The primary signal of an out-of-control process is a point outside the control limits. Given constant probability (an requirement for process control), the chance of a point outside the control limits is very, very small. Other out-of-control signals include seven points in a row above or below the mean and runs of seven up or down. If these signals are present, then a special cause has visited the process. Look for it right away, before the trail grows cold!
Control Charts
Here is an example of an X-bar & R chart for variables data. An assembly plant body shop was requiring significant overline overtime to make production and the management team was attributing the volume shortfalls to “catastrophic” breakdowns at its constraint. A control chart for hour-to-hour production counts was in control (no special cause events) but with an unacceptably high level of common cause variation. The management team was “recalibrated” to focus their effort on the many small production loss causal factors occurring every hour: speed losses, absenteeism, operator pacing, untrained operators, material deliveries, weld faults, tip changes, etc.

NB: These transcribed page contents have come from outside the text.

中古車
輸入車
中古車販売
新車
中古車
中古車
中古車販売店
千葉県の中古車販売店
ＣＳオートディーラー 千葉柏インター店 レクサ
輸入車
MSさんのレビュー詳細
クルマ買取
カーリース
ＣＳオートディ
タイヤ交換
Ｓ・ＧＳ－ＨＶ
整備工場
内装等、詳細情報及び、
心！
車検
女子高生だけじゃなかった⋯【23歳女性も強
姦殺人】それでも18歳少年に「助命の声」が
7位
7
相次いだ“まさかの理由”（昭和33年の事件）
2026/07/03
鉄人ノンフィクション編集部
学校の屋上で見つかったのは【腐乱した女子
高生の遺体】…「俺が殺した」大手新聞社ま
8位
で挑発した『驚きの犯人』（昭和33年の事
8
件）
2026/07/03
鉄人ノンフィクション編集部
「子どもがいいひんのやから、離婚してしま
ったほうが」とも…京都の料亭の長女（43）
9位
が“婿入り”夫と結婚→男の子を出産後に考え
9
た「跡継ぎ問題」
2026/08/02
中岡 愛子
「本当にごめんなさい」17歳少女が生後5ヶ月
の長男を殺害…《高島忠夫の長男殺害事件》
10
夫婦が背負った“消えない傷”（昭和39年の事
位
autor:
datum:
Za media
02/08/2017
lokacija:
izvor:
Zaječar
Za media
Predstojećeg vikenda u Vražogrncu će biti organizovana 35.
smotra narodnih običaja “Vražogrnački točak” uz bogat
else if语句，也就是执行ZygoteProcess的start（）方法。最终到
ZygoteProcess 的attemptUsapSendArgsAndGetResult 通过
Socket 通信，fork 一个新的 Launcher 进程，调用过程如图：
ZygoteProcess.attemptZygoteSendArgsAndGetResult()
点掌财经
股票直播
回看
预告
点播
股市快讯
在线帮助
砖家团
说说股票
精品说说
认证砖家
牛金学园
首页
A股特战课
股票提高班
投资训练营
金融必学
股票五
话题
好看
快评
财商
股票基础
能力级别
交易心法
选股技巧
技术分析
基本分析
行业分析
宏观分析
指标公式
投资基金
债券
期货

Control charts also work with attribute data when variables data is not available. Here is an example of a U-chart of incomplete operations at an inspection and repair station. This chart has been out of control for quite awhile: the mean number of repairs have shifted up. In retrospect, the team was slow in finding the special cause in this case a defective bumper shield clip.
Out-of-control signals can be good. Let’s say an adjustment has been made to a process running above the specification target. A run of seven points below the averages chart mean is verification that the adjustment has moved the process mean. Or maybe a material spec change has been made. A run of seven points below the range chart mean is verification that the material change has reduced common cause variation. In both cases, new control limits must be calculated to reflect the process changes.
Terminology
Variables Data = quantitative value that can be measured (572 feet, 2403 lbs, 59.6 seconds, etc)
Attributes Data = qualitative value that can be counted (pass or fail, black or white, etc)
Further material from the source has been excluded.